According to the Centre for Affordable Housing Finance in Africa; HOUSING FINANCE IN AFRICA, A Review of Some of Africa’s Housing Finance Markets 2015, Uganda is not in a unique position from some of its counterparts in terms of deficit in housing. For example, in Rwanda, the price of housing is on a high end coupled with the housing shortage. Houses on the market cost Rwf700 million (about US$1 million) while the lowest decent ones’ cost Rwf25 million. Kigali alone needs over 1 000 units per year.

However, the country is adopting a number of mechanisms to address this. The Kigali city has adopted a low cost model house worth US$10 000 where some building materials, especially bricks are made on site. In 2014, the Development bank of Rwanda invested over RWF5 billion in mortgage financing for affordable housing.

Tanzania is faced with a 3 million shortfall on addition to 200,000-unit demand annually. However, in 2011, National Housing Corporation increased its budget from US$23 million to US$230 million to raise its output.
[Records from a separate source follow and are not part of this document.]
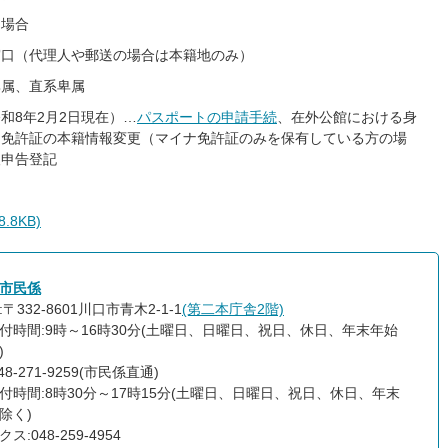
う場合
窓口（代理人や郵送の場合は本籍地のみ）
尊属、直系卑属
和8年2月2日現在）…
パスポートの申請手続
、在外公館における身
ナ免許証の本籍情報変更（マイナ免許証のみを保有している方の場
人申告登記
8KB)
市民係
〒332-8601川口市青木2-1-1
(第二本庁舎2階)
付時間:9時～16時30分(土曜日、日曜日、祝日、休日、年末年始
)
48-271-9259(市民係直通)
付時間:8時30分～17時15分(土曜日、日曜日、祝日、休日、年末
除く)
ス:048-259-4954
The housing cost is cheaper compared to Uganda. For instance, in Mwongozo Housing Estate, a two bedroomed house costs US$20 992.

Way forward.

Uganda being a State Party to the International Covenant on Social, Economic and Cultural Rights which recognizes the right to decent housing as an important right in the life of an individual, the country ought to adopt legislative and budgetary measures to address the housing crisis.

To begin with, government should capitalize the Housing Finance Bank to provide low interest and long-term loans to individual households and real estate developers. In addition to reducing taxes on construction materials and regulation of the rental prices of the private sector houses.

Lastly, various Government ministries and Agencies payment of their arrears they owe to NHCC and its recapitalizing is long overdue. This will enable the entity to gain capacity to take on construction of huge housing projects. Still the State should consider rebuilding the capacity of its company to venture into construction of schools, hospitals, roads, office blocks like it used to do in 1960s, instead of awarding these contracts to private companies most of which are foreign.